This type of "silence" as observed by Gary is a good example of silences which are more than that. By expressing oneself in a manner like this, a writer betrays the absence of knowledge that we would have every right to expect should have been present in his mind and prevented him from expressing himself the way he does. Another good example is Paul’s statement in Romans 13:3-4: "Rulers hold no terrors to those who do right…If you wish not to fear the authorities, then do what is good and you will have their approval, for they are God’s agents working for your good." It is inconceivable that Paul could have made such a statement if he had any knowledge of an innocent Jesus who had been tried and executed by the Roman authorities with the connivance of the Jewish elders.


Joshua writes:

   I noticed that in roughly half of your interpretations of verses you used the New English Bible. In what little research of it I’ve done, it seems that Christians dislike the translation of it. I’m assuming because it didn’t paint as good a picture as others. How would you defend the NEB as a "legitimate" translation of the New Testament?

Response to Joshua:

The New English Bible Translation

I don’t know that I would defend any translation of the New Testament as entirely "legitimate." They are all guilty of transferring Gospel associations into the epistles, and that includes the New English Bible. The latter shows many blatant cases of this sort, such as in Hebrews 2:3, "For this deliverance was first announced through the lips of the Lord himself," where no reference to lips, or indeed to a Jesus on earth, is to be found in the Greek; or 1 John 4:21, where "And indeed this command comes to us from Christ himself" is gratuitous, since no attribution to Christ exists in the original, and only God appears in the preceding verses. But that is part of the NEB’s attempt to render some of the more obscure passages in understandable language, and I find that it often gets to the meaning of such passages where other translations skim over them in more literal fashion.


John writes:

   I find your arguments to be quite compelling, rational, logical, in good order, well conceived - but lacking in real positive proof and clearly prejudiced because of your self-proclaimed atheism and critical attitude regarding Christianity. Your atheism, as I see it, is where you start with your inquiry before anything else. And that is interesting because Jesus has always been an interpreted figure in accordance to people’s own prejudices - so it would make sense that to an atheist Jesus never existed at all. In other words, you are not being as "objective" as you claim. Rather, you take "negative evidence" — meaning the silence regarding the historical figure in the epistles and particularly the letters of Paul — and come to the conclusion that Jesus never walked the earth.
   The most "objective" statement that could be made regarding the historicity of Jesus is that we simply don’t have enough evidence from the time Jesus was supposedly on earth to say. First Century Christianity was an obscure sect that began in a backwater region of the Roman Empire within an obscure Mediterranean religion. Paul’s "stellar" Jesus can be seen as the product of a man with apocalyptic aspirations and visions who is looking forward to the coming kingdom and NOT backwards in some sentimental sort of way. Paul doesn't strike me as a sentimental sort of figure at all who would go looking for the place where "his Lord" died — rather he’s a man transformed or might even have been mentally unstable.

Response to John:

Bias in New Testament Research / Was Judea or Christianity "obscure"?
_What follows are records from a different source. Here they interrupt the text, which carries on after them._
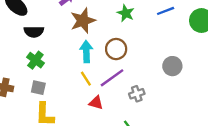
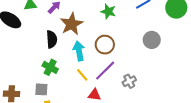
black semicircle: (34, 32) -> (52, 39), moved, turned -84
green cross: (35, 60) -> (50, 67), moved
gray circle: (172, 66) -> (152, 40), moved

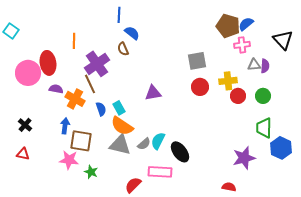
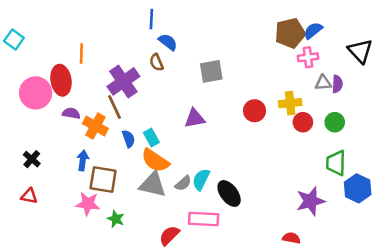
brown pentagon: (228, 26) -> (290, 33), turned -30
orange line: (74, 41) -> (81, 53), moved
gray square: (197, 61) -> (211, 71), moved

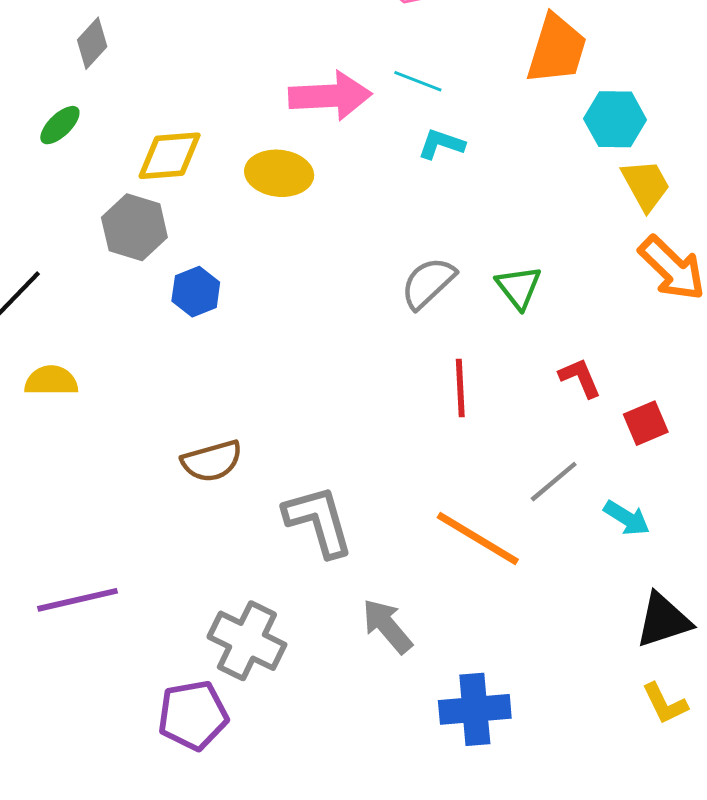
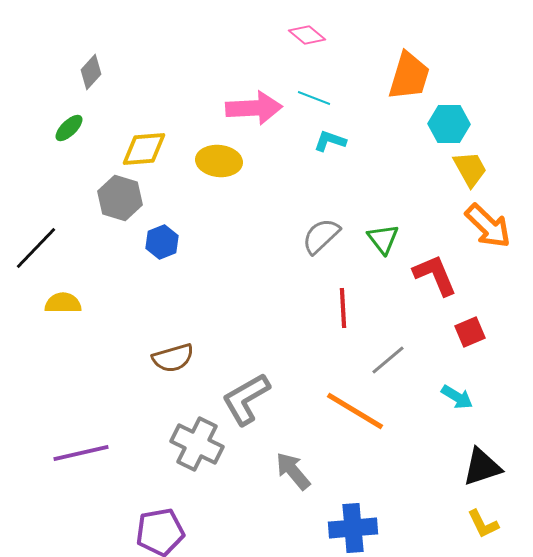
red L-shape: (580, 378) -> (435, 275), moved, size x1.5
gray line: (554, 482) -> (388, 360), moved
gray L-shape: (319, 521) -> (246, 399), turned -104
gray cross: (247, 641) -> (197, 444), moved

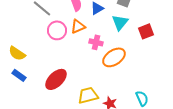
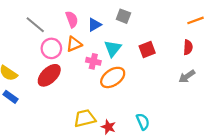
cyan triangle: (120, 22) -> (113, 48), moved
red ellipse: (56, 79) -> (49, 75), moved

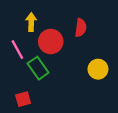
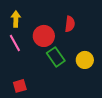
yellow arrow: (31, 22) -> (16, 19), moved
green rectangle: (38, 68) -> (56, 57), moved

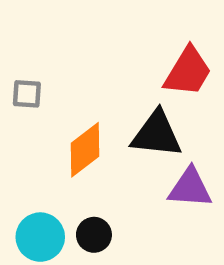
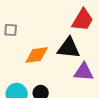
orange diamond: (85, 150) -> (37, 55), turned 30

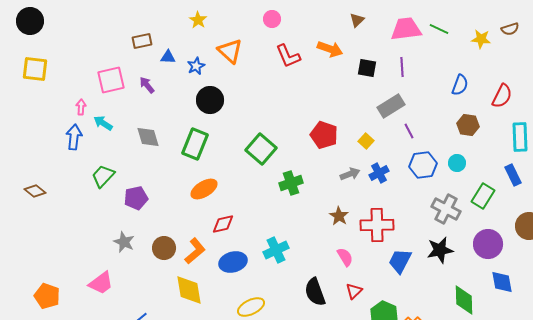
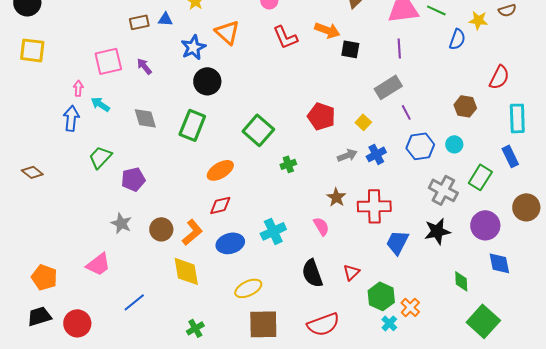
blue triangle: (168, 57) -> (165, 19), moved
blue star: (196, 66) -> (193, 47), size x1.4
black square: (367, 68) -> (350, 49), moved
blue semicircle: (460, 85) -> (457, 39), moved
green cross: (291, 183) -> (288, 164), size x0.7
orange ellipse: (204, 189) -> (220, 170), moved
pink semicircle: (345, 257) -> (321, 226), moved
green diamond: (464, 300) -> (461, 281), size x0.7

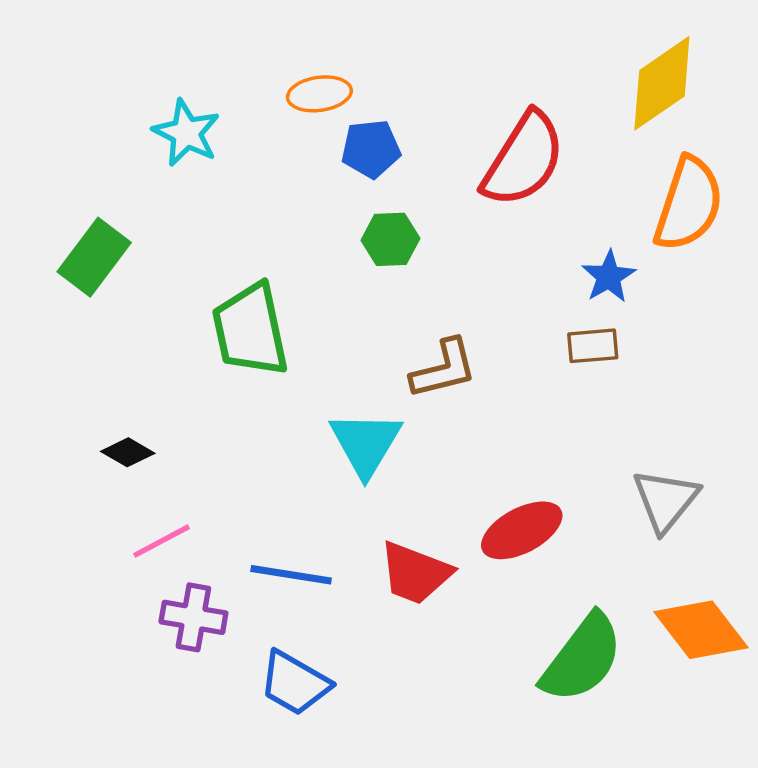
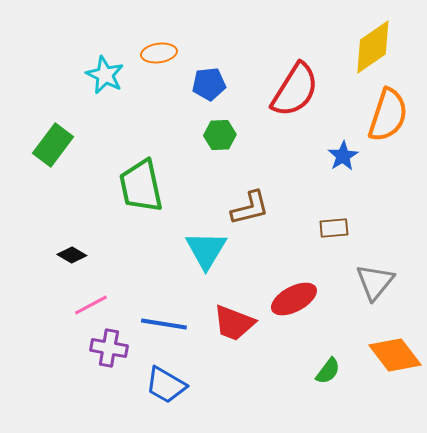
orange ellipse: (319, 94) -> (159, 53), moved
brown rectangle: (593, 346) -> (334, 228), moved
green semicircle: (582, 658) -> (328, 371), size x0.5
There is almost no one studying in this field who does not have some kind of ‘bias’ one way or another. The defender of Jesus’ historicity is more often than not someone who has confessional interests at stake, and this has been the tradition in the field of New Testament studies, including academic circles. On the other hand, it is self-evident that only a "non-believer" could come to the conclusion that Jesus did not exist. "Atheism" is not a starting point, but a mindset which makes possible a confessionally unbiased investigation of the question. However, an atheist is quite capable of believing that Jesus existed (and many do), but not accepting that he was divine or that he had anything more than one man’s message.

Consequently, the observer is left to evaluate the arguments made on both sides to come to his or her own conclusion—or rather, to decide on a balance of probability. In this field, we don’t expect "proof" in the mathematical or laboratory science sense. It doesn’t matter what my background is, or my personal belief stance. If my arguments are good and reflect the evidence, then I’ve achieved my purpose. It’s for the reader to decide, based (hopefully) on a neutral appraisal of the validity and force of those arguments, and backed by an investigation of the record oneself, to see if my presentation of the evidence is accurate.

In such a case, my being an atheist, or critical of religion because I am also a rationalist, should not have any bearing on the matter, and ideally should create no a priori prejudice against my arguments. The tone of John’s letter suggests that it does, which may keep him from fully appreciating or properly evaluating the conclusions they have to offer.

My overall argument is based on much more than the simple "negative" silences in the bulk of the record. (Even negative silences can, in some circumstances, be very powerful; it is not true that there is never any force or validity to the argument from silence.) But many of those "silences" are also positive in nature, in that they describe the movement and the object of its worship in terms which allow no room or interpretation for an historical Jesus in recent history. Comparisons with contemporary philosophy and religious expression also play an important part, as do other aspects of the picture.

I also question John’s evaluation of Christianity as an obscure sect in a backwater region of the Empire within an obscure Mediterranean religion. Judea stood at the most crucial crossroads of the Middle East and was in the spotlight for most of the first century; and the Jews were anything but obscure to the Romans, being present in every major city and province of the empire. They certainly came to the attention of Claudius in the 40s, leading to their expulsion en masse from Rome, (though for reasons that are obscure, since Suetonius’ oft-cited reference to ‘agitation under Chrestus’ could have several interpretations). And if the Gospels and Acts accounts have any historical value at all, the movement could hardly have escaped the notice which the silence of the record gives it.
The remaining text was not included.